Laboratory of Thermodynamics, Technische Universität Dortmund, Emil-Figge-Str. 70, D-44227 Dortmund, Germany.
J Pharm Sci. 2009 Nov;98(11):4205-15. doi: 10.1002/jps.21725.
The knowledge of the solubility of pharmaceuticals in pure solvents and solvent mixtures is crucial for designing the crystallization process of drug substances. The first step in finding optimal crystallization conditions is usually a solvent screening. Since experiments are very time consuming, a model which allows for solubility predictions in pure solvents and solvent mixtures based only on a small amount of experimental data is required.
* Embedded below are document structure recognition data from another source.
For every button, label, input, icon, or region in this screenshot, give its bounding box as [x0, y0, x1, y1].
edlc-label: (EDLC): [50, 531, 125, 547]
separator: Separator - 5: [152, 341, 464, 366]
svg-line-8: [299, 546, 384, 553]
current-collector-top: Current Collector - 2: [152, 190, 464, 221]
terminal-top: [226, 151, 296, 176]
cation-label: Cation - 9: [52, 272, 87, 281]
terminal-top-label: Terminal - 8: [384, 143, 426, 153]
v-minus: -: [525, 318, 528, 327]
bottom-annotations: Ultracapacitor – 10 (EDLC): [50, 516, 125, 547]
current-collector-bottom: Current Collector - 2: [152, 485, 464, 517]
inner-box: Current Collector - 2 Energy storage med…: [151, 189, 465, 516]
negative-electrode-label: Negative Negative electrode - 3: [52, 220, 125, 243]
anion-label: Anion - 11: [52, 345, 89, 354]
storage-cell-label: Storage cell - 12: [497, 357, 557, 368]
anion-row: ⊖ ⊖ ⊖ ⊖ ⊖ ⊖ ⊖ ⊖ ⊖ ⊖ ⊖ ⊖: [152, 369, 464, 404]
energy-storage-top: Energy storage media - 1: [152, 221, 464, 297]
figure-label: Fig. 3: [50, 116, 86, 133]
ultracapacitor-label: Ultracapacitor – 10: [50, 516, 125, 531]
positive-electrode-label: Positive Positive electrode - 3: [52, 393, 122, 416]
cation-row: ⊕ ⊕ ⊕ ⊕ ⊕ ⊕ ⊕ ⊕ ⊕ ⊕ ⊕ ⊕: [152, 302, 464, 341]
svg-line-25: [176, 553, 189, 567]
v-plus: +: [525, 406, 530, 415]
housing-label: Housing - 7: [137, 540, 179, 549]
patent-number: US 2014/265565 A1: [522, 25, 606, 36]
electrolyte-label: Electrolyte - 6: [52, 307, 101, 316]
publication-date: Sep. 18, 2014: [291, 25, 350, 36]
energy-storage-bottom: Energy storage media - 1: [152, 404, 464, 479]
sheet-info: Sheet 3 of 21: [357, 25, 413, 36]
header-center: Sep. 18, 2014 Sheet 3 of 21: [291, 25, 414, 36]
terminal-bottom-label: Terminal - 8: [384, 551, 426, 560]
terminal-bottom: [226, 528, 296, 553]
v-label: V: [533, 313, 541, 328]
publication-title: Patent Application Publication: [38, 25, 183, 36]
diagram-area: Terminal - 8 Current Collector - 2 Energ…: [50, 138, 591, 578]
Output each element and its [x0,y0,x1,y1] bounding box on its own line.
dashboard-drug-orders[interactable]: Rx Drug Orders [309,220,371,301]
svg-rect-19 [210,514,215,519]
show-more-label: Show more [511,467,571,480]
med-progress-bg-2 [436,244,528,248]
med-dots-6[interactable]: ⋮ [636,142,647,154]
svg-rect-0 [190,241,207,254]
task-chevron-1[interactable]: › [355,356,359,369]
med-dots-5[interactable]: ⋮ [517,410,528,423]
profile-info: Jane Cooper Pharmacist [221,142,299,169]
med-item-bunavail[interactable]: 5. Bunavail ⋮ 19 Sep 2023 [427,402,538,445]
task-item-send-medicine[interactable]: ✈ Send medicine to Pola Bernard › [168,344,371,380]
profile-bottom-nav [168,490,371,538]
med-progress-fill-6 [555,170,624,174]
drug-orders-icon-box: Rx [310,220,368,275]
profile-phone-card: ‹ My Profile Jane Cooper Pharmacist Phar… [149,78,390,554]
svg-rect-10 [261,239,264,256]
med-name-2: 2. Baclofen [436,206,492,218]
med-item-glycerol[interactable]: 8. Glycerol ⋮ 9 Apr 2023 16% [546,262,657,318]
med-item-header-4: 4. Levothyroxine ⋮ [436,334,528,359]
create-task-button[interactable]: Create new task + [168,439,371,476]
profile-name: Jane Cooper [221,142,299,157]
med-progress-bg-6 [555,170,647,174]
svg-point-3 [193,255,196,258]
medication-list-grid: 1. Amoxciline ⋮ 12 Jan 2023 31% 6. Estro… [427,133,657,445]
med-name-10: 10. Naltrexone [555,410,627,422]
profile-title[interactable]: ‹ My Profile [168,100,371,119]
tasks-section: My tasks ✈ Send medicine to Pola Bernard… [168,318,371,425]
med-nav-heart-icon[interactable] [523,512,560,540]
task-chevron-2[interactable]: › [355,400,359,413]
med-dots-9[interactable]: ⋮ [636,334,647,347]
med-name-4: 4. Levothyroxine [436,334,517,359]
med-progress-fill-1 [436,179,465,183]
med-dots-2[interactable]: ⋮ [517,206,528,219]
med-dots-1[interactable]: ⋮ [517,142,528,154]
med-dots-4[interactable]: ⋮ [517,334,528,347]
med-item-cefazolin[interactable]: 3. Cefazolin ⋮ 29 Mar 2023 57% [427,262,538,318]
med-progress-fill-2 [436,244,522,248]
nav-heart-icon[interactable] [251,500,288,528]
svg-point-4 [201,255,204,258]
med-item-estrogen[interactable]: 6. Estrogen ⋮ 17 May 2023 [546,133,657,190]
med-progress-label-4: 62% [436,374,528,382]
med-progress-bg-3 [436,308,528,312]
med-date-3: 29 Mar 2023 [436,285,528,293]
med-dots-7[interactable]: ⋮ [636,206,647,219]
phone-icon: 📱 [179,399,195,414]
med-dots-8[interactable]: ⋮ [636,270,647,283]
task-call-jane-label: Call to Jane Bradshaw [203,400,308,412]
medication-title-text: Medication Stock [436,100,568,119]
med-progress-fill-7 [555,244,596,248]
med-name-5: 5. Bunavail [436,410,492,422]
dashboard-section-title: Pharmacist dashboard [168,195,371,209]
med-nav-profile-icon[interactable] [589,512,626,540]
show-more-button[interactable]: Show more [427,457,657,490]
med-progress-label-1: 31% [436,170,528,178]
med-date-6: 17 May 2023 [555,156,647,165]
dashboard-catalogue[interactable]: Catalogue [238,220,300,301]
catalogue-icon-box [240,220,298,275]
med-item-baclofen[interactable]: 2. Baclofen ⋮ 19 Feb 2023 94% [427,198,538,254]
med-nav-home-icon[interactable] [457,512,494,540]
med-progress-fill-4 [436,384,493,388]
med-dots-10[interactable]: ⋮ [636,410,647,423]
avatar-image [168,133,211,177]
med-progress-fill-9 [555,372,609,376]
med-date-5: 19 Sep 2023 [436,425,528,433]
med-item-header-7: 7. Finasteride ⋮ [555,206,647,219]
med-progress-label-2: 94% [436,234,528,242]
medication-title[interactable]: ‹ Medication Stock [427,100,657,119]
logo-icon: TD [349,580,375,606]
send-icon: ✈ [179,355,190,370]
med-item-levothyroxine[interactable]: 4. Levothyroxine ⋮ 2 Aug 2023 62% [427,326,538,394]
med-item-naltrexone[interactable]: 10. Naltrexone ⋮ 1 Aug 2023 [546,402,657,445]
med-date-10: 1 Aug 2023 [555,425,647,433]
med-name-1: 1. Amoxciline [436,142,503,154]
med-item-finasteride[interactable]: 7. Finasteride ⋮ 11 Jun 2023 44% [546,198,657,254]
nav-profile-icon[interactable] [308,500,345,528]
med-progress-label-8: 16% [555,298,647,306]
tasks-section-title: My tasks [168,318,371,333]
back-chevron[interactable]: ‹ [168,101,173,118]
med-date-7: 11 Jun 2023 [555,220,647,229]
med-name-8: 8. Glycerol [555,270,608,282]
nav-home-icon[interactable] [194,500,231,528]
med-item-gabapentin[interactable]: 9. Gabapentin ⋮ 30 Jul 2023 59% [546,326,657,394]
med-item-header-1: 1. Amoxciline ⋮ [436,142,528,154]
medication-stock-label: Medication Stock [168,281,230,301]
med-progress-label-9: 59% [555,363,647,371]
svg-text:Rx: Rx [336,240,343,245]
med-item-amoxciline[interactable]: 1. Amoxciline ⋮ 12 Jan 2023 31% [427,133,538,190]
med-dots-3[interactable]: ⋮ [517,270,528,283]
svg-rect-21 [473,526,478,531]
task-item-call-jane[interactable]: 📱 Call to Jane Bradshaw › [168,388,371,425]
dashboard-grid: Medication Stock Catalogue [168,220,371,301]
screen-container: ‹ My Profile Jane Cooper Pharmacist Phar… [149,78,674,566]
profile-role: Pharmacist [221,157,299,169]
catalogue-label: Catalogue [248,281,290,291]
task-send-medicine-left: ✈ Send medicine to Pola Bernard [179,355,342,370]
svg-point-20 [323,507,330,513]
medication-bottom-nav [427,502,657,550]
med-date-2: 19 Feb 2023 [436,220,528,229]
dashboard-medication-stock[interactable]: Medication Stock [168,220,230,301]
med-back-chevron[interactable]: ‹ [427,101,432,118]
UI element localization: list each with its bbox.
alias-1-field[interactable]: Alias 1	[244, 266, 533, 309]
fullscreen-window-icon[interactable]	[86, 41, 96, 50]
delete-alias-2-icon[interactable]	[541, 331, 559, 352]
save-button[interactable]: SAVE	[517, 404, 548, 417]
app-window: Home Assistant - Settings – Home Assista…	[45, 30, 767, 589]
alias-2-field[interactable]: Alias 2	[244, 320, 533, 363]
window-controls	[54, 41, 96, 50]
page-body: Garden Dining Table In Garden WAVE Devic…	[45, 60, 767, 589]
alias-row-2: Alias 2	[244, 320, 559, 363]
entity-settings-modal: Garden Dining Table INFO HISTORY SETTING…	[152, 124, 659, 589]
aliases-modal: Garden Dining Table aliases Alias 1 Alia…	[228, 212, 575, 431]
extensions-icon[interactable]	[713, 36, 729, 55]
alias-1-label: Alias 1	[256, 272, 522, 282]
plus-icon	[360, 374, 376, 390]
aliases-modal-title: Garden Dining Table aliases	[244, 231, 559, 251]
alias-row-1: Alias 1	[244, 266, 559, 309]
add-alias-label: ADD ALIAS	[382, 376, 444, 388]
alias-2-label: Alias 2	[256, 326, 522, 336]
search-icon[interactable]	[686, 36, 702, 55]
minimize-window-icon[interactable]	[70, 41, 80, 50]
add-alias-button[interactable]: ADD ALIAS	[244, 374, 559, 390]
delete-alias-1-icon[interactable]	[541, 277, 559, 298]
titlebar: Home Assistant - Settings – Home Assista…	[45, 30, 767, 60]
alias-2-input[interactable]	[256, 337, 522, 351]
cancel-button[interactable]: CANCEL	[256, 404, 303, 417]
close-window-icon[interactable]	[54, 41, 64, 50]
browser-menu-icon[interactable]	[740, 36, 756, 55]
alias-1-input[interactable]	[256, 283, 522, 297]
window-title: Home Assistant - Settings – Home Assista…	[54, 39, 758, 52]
In this work, we investigated the applicability of the thermodynamic model perturbed-chain statistical associating fluid theory (PC-SAFT) to correlate and to predict the solubility of exemplary five typical drug substances and intermediates (paracetamol, ibuprofen, sulfadiazine, p-hydroxyphenylacetic acid, and p-aminophenylacetic acid) in pure solvents and solvent mixtures.
药物在纯溶剂和混合溶剂中的溶解度知识对于设计药物物质的结晶过程至关重要。寻找最佳结晶条件的第一步通常是溶剂筛选。由于实验非常耗时,因此需要一种仅基于少量实验数据即可对纯溶剂和混合溶剂中的溶解度进行预测的模型。在这项工作中,我们研究了热力学模型受扰链统计关联流体理论(PC-SAFT)在关联和预测五个典型药物物质和中间体(对乙酰氨基酚、布洛芬、磺胺嘧啶、对羟基苯乙酸和对氨基苯乙酸)在纯溶剂和混合溶剂中的溶解度的适用性。